Каллиграфия страсти - [44]
Лучше бы не задавать подобных вопросов: теперь я не мог рассуждать просто как пианист-виртуоз. Партитура была намного труднее, чем известный вариант. Шопен записывал эти строчки, насилуя красивую бумагу, а начисто не переписал. Так в рукописи и осталось противоречие между четкой красотой почерка до 211 такта и труднейшими для прочтения и исполнения двумя последними страницами. Он не переписал их, потому что Соланж хотела получить их такими; ей нужно было видеть источник этой музыки. Она не могла услышать ее от Шопена, болезнь не позволила бы ему сыграть. И ей ничего не оставалось, кроме как читать в этих нотных знаках муку и страсть, породившую их. И она запретила переписывать, желая иметь рукопись такой, какой я вижу ее сейчас.
Эта версия меня тоже не удовлетворяла: слишком романтично и примитивно.

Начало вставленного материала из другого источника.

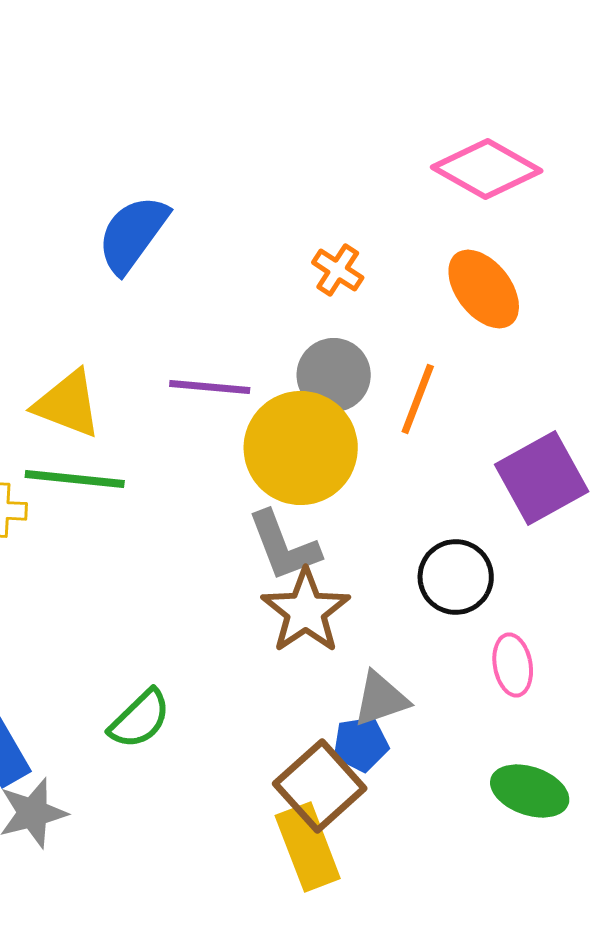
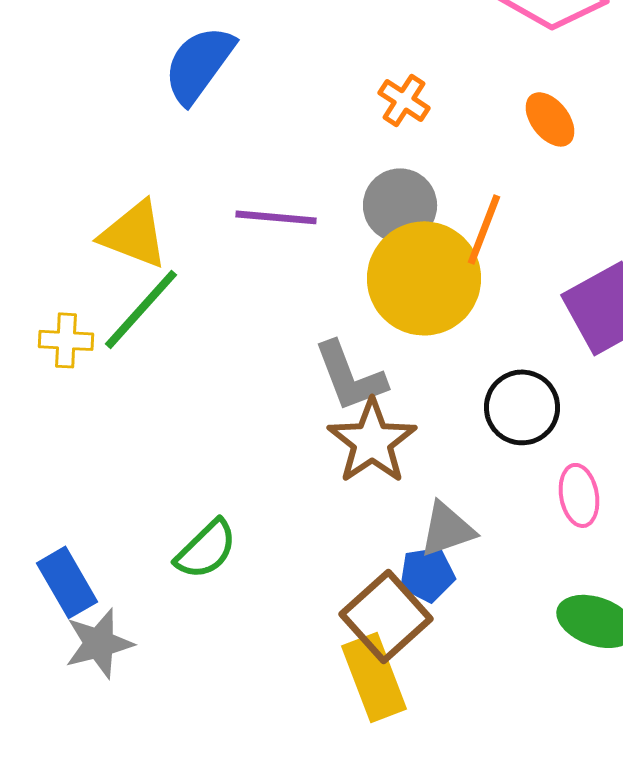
orange ellipse: (484, 289) -> (550, 119), size x0.7
yellow circle: (301, 448) -> (424, 278), moved
green line: (75, 479) -> (141, 309), turned -54

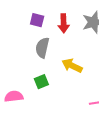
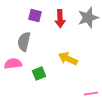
gray semicircle: (42, 48) -> (24, 42), moved
pink semicircle: (14, 96) -> (13, 64), moved

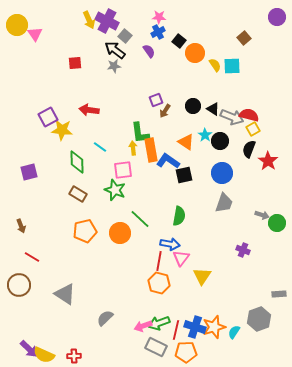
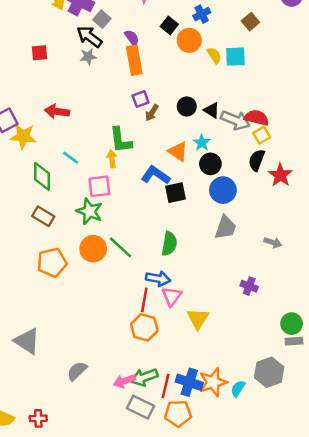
blue cross: (158, 32) -> (202, 14), moved
black circle: (220, 141) -> (210, 164), moved
orange rectangle: (151, 150) -> (134, 60), moved
green circle: (277, 223) -> (292, 324), moved
orange circle: (120, 233) -> (93, 249), moved

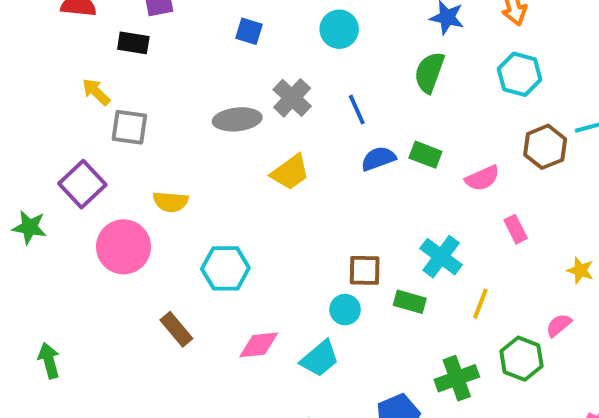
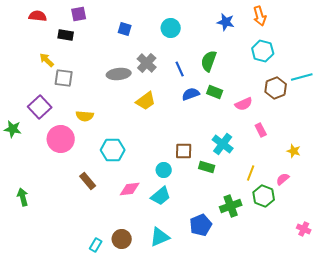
green semicircle: (429, 72) -> (209, 61), moved
yellow line: (480, 304) -> (251, 173), moved
cyan circle: (345, 310) -> (164, 170), moved

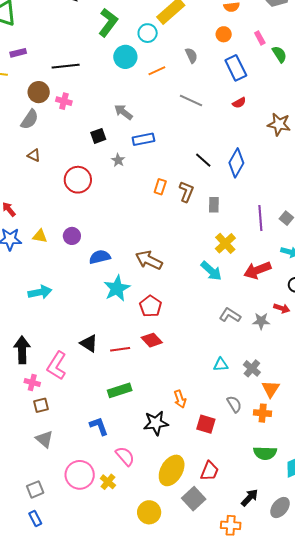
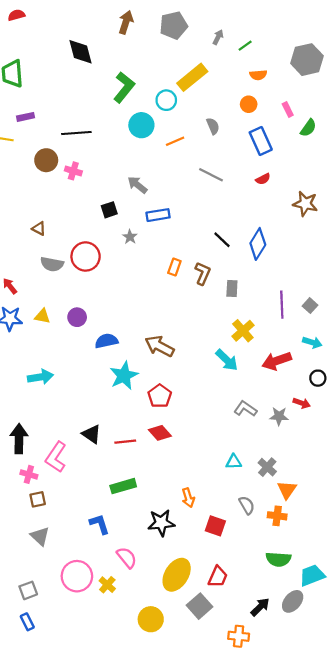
green semicircle: (279, 54) -> (308, 128), turned 66
gray semicircle: (30, 119) -> (52, 264), moved, turned 65
gray ellipse: (280, 508) -> (293, 601), moved

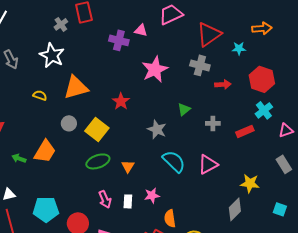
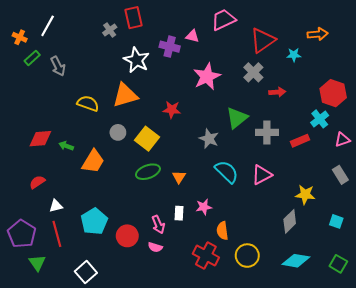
white star: (52, 55) -> (137, 60), moved
gray cross: (200, 65) -> (253, 72), turned 30
red hexagon: (262, 79) -> (333, 93), moved
yellow semicircle: (40, 95) -> (88, 103), size x1.5
red star: (121, 101) -> (172, 110), turned -30
green triangle: (184, 109) -> (237, 118), size x1.6
gray cross: (213, 123) -> (267, 132), size x1.5
green arrow: (19, 158) -> (66, 146), moved
pink arrow: (105, 199) -> (158, 224), moved
cyan pentagon: (46, 209) -> (94, 221), turned -30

Толкователи Шопена вдоволь насладились бы образом страдальца, пишущего коду Баллады. А между тем Шопен, рожденный в самой сердцевине романтической эпохи, любил Баха и был композитором огромной творческой ясности. И эта кода, при всем своем головоломном неистовстве, имела в основе геометрическую строгость и походила на блестящее решение математической задачи. Я всю ночь напролет искал это решение, приноравливаясь к исполнению. Около четырех часов утра, взмокший от жары, потому что, играя, вынужден был держать окна закрытыми, я почувствовал, наконец, что партитура обрела форму, и теперь ее можно слушать. И понял, насколько необычной была пианистическая техника Верта и Харитоновича. Ремесленник от фортепиано даже помыслить не мог бы об этих страницах: простого и более спокойного способа их сыграть не существовало. На эту вершину вел только один маршрут. Теперь мне стало ясно, что должен был почувствовать мой друг Евгений, услышав этот текст в дерзком исполнении Харитоновича. Но существовал ли вообще реальный способ сыграть его, или это была последняя шутка Шопена? Я не мог избавиться от ощущения, что здесь что-то не так: неужели только страсть и техника, стремительность и огонь? Неужели Шопен так выражал свое желание, и Соланж попросила именно эту рукопись? Этот нотный лабиринт, лишь отдаленно напоминавший партитуру? Мне вдруг пришел на ум Клаудио Аррау: интересно, что подумал бы он об этих страницах? Я был уже недалек от того, чтобы его вызвать, но потом убедил себя, что нужно разбираться самому. Теперь я жалею, что не разыскал его, по-дурацки рассудив, что негоже двоим пианистам терять голову из-за моих наваждений.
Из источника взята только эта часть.